[Records from a data source]
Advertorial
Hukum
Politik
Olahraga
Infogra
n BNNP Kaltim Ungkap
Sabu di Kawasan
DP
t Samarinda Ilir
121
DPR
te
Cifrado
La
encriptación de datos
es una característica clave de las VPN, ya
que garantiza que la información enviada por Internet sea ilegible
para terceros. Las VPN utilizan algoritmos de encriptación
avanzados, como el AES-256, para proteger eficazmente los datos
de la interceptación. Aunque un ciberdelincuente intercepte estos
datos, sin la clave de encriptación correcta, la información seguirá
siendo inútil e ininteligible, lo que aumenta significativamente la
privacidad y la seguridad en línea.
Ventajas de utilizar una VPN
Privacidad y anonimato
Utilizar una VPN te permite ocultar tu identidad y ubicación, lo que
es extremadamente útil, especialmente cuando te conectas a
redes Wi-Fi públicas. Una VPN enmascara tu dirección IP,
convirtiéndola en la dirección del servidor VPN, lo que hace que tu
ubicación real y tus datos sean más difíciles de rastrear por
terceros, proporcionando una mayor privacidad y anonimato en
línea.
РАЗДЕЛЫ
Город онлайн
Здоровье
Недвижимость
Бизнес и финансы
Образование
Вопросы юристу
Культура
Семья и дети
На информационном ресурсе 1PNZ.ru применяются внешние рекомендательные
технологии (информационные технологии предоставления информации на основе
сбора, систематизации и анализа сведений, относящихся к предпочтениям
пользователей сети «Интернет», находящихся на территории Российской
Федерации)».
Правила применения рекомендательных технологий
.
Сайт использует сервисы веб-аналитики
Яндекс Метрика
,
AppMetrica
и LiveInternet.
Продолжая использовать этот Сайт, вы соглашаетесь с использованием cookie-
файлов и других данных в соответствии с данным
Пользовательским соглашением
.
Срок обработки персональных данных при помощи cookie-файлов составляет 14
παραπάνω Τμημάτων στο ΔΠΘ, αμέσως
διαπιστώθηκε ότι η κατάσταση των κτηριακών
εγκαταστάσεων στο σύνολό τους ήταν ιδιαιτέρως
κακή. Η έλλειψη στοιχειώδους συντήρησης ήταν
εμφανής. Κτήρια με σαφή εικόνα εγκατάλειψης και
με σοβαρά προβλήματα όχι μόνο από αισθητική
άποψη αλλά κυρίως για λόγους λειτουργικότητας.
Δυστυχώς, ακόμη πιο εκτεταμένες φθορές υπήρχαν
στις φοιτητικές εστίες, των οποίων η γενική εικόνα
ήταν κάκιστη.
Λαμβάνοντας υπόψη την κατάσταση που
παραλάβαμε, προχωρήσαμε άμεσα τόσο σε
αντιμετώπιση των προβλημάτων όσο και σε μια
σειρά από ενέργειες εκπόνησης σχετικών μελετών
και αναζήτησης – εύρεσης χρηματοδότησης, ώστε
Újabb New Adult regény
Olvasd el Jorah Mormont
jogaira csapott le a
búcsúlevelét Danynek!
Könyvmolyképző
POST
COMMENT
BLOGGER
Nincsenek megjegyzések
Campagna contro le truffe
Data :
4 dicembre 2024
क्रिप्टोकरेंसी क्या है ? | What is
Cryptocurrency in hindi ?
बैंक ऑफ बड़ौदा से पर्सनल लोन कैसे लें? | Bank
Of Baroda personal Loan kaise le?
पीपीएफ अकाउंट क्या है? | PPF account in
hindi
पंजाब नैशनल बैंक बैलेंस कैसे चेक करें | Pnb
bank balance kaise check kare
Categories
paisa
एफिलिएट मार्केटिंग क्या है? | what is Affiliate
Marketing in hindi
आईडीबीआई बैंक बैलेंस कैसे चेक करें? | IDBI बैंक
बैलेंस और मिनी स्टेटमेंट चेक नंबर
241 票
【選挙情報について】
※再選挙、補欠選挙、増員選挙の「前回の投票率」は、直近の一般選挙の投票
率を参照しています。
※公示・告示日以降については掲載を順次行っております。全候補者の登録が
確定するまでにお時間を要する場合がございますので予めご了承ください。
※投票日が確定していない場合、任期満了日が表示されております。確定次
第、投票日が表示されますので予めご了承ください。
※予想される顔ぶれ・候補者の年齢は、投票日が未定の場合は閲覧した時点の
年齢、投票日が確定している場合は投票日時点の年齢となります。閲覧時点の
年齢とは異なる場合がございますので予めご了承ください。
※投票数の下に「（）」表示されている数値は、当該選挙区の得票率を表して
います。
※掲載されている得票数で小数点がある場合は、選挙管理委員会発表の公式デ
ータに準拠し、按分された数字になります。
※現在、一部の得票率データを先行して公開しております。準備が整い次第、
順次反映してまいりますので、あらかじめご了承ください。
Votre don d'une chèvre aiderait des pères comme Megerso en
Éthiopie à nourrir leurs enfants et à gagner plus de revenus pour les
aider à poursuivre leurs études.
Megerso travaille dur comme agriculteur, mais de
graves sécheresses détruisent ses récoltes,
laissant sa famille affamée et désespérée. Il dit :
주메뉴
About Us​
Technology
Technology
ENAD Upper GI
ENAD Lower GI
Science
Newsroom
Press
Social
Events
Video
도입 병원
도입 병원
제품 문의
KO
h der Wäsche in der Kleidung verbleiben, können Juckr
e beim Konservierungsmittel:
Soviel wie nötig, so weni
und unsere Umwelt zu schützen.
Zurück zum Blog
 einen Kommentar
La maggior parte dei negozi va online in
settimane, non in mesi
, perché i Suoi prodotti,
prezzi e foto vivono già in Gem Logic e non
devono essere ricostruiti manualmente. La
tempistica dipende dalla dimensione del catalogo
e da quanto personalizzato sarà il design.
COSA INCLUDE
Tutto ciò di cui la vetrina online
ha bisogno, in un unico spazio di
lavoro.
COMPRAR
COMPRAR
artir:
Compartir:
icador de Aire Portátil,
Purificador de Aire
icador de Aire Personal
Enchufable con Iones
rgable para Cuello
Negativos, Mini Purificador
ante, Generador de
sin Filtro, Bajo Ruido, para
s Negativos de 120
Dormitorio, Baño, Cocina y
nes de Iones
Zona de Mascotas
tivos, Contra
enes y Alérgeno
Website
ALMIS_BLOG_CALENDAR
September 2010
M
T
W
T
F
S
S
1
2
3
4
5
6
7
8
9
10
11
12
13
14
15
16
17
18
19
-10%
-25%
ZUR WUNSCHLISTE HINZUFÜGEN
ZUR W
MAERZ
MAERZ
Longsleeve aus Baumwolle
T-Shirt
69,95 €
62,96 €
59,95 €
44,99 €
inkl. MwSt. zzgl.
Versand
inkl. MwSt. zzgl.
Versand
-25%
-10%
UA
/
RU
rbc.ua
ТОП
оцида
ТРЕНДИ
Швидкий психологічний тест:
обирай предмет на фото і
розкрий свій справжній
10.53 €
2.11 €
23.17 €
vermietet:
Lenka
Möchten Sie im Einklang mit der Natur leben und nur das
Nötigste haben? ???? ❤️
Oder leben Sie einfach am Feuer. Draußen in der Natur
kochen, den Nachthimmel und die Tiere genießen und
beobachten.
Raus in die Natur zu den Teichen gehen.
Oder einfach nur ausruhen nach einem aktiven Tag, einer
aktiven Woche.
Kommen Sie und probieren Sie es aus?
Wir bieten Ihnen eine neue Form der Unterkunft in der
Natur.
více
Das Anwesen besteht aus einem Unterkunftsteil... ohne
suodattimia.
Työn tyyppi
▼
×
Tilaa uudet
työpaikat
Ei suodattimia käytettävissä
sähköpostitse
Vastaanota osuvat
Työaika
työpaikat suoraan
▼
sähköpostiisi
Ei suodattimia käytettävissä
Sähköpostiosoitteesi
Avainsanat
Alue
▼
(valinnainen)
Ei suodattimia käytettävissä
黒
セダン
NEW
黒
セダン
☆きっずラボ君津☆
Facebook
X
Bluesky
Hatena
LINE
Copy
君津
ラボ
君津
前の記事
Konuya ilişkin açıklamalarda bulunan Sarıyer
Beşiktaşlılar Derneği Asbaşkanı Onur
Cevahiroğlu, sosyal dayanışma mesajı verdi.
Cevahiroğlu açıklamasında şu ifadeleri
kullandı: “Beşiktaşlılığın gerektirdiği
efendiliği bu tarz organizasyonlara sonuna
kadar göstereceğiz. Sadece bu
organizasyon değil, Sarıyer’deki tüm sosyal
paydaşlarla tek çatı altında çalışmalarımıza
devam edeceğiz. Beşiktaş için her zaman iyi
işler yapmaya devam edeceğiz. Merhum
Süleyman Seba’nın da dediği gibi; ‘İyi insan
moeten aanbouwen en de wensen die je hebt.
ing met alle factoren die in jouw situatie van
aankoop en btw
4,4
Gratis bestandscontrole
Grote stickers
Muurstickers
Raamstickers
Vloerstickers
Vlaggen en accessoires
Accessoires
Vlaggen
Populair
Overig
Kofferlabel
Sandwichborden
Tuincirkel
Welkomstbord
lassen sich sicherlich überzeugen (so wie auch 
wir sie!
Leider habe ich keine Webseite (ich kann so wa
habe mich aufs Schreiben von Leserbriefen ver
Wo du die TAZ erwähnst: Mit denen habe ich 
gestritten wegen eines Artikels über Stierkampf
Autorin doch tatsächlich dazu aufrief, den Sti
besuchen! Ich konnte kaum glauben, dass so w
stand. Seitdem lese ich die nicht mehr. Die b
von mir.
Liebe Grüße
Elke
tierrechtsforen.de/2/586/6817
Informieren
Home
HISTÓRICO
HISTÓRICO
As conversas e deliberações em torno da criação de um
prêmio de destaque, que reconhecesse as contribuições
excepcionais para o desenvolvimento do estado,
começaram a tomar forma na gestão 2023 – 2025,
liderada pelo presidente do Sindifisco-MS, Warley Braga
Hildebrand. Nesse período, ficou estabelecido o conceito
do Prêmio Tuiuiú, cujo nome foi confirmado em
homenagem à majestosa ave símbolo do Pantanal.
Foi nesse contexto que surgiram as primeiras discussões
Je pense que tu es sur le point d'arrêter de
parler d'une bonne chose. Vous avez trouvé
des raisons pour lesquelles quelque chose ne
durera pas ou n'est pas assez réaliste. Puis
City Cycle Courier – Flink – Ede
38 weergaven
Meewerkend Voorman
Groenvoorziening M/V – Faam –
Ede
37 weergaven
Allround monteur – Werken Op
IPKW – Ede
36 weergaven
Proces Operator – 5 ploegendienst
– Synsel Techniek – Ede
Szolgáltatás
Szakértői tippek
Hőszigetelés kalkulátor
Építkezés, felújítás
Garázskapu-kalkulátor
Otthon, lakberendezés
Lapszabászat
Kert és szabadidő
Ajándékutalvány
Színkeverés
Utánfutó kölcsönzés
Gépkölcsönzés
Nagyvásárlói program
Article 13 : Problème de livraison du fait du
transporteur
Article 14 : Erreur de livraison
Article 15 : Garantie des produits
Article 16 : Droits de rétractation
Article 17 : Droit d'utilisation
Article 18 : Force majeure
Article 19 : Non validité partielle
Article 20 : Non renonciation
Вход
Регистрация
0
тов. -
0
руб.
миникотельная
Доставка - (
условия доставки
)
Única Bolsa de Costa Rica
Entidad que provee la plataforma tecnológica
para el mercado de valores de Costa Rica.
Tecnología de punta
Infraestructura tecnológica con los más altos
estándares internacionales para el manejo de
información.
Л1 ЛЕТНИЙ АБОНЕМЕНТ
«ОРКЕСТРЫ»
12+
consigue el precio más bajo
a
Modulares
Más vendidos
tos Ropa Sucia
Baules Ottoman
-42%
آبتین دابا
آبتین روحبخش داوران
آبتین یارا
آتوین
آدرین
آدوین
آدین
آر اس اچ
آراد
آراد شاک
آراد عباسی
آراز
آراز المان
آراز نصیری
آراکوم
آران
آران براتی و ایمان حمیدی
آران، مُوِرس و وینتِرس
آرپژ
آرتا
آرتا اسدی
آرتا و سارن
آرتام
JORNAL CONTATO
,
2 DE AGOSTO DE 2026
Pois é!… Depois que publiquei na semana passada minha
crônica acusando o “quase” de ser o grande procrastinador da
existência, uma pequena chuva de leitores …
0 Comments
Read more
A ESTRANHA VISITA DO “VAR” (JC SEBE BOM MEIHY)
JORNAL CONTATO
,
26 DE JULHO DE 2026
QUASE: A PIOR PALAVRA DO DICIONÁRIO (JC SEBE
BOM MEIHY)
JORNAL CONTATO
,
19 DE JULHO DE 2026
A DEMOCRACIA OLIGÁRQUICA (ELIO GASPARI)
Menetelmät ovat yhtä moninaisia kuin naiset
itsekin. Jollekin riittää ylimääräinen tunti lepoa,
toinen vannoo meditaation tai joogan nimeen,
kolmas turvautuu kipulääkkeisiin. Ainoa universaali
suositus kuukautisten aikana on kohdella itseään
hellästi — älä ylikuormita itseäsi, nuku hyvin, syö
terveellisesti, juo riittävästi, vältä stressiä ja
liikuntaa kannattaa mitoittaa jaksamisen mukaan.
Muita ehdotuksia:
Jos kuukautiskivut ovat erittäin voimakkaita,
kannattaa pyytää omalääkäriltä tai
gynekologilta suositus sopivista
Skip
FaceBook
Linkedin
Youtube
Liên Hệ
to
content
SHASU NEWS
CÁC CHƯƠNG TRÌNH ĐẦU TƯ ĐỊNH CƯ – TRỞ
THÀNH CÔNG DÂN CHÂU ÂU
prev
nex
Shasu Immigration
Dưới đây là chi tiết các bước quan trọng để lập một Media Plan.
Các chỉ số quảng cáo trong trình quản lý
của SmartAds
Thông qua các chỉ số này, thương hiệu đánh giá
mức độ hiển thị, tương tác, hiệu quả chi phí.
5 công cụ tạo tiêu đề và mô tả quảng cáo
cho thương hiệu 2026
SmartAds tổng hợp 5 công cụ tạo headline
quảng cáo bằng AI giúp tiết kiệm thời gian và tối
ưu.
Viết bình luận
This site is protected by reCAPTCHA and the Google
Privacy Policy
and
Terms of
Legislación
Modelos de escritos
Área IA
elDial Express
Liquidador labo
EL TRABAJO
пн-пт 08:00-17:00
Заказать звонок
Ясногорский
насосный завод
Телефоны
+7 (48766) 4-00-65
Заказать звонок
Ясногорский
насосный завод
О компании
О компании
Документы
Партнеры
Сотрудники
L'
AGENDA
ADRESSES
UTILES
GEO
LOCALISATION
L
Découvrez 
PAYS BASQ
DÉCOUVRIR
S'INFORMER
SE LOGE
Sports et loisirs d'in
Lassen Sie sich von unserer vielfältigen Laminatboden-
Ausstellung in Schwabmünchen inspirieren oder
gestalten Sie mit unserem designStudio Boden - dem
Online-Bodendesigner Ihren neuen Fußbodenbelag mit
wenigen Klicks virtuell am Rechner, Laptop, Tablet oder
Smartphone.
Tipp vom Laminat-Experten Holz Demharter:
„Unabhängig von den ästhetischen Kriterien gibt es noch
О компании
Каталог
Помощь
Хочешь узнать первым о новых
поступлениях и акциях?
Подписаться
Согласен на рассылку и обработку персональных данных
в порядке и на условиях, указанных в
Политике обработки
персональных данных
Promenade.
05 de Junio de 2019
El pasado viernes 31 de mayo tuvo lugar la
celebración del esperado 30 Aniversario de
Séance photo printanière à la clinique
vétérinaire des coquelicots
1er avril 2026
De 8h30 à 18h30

◆ Problem description
Working from the data above, extract solely the lines from the one containing "миникотельная" through the one containing "Infraestructura tecnológica con los más altos", exactly as they appear, both included.

◆ Answer to this problem
миникотельная
Доставка - (
условия доставки
)
Única Bolsa de Costa Rica
Entidad que provee la plataforma tecnológica
para el mercado de valores de Costa Rica.
Tecnología de punta
Infraestructura tecnológica con los más altos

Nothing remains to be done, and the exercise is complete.